> [DESCRIPTION OF THE TASK]
The lines below may contain the word "MantiSpectra". Please count those that do and give the number alone.

Data items
******
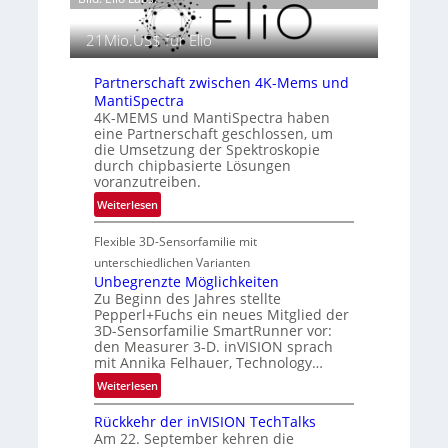
ä
2
m
s
6
o
21Mio.US$ für Elio
e
g
n
r
Partnerschaft zwischen 4K-Mems und
z
a
MantiSpectra
i
f
4K-MEMS und MantiSpectra haben
n
eine Partnerschaft geschlossen, um
i
E
die Umsetzung der Spektroskopie
e
M
durch chipbasierte Lösungen
i
E
voranzutreiben.
n
A
:
Weiterlesen
L
-
P
u
R
Flexible 3D-Sensorfamilie mit
a
f
e
r
unterschiedlichen Varianten
t
g
t
Unbegrenzte Möglichkeiten
-
i
Zu Beginn des Jahres stellte
n
u
o
Pepperl+Fuchs ein neues Mitglied der
e
n
n
3D-Sensorfamilie SmartRunner vor:
r
d
den Measurer 3-D. inVISION sprach
s
R
mit Annika Felhauer, Technology…
c
a
:
Weiterlesen
h
u
U
a
m
Rückkehr der inVISION TechTalks
n
f
f
Am 22. September kehren die
b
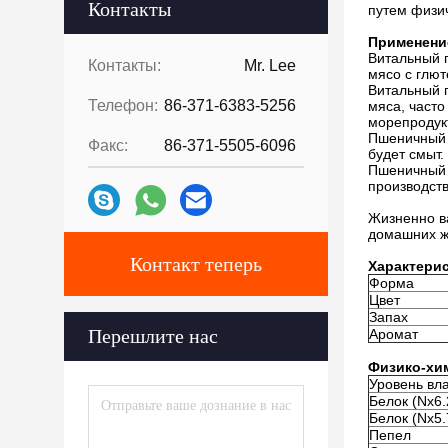
Контакты
путем физи
Применени
Витальный п
Контакты:
Mr. Lee
мясо с глю
Витальный п
Телефон:
86-371-6383-5256
мяса, часто
морепродук
Пшеничный г
Факс:
86-371-5505-6096
будет смыт.
Пшеничный г
производств
Жизненно ва
домашних ж
Контакт теперь
Характерис
Форма
Цвет
Запах
Перешлите нас
Аромат
Физико-хи
Уровень вл
Белок (Nx6.
Белок (Nx5.
Пепел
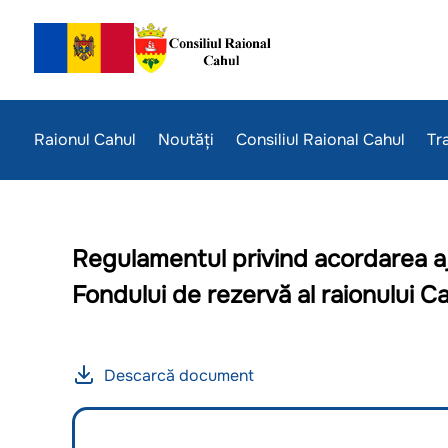
Raionul Cahul
Noutăți
Consiliul Raional Cahul
Tr
Regulamentul privind acordarea aju
Fondului de rezervă al raionului C
Descarcă document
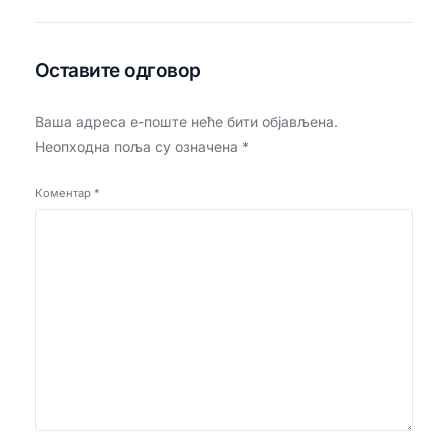
Оставите одговор
Ваша адреса е-поште неће бити објављена.
Неопходна поља су означена
*
Коментар
*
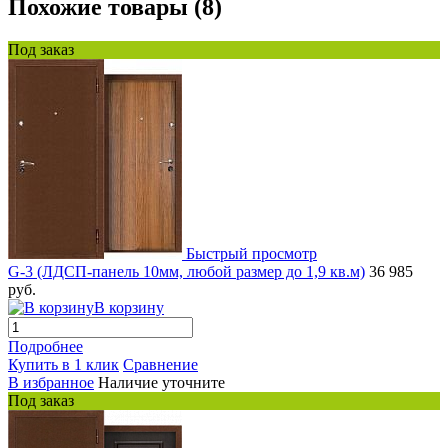
Похожие товары (8)
Под заказ
Быстрый просмотр
G-3 (ЛДСП-панель 10мм, любой размер до 1,9 кв.м)
36 985
руб.
В корзину
Подробнее
Купить в 1 клик
Сравнение
В избранное
Наличие уточните
Под заказ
******
> [EXPECTED ANSWER]
2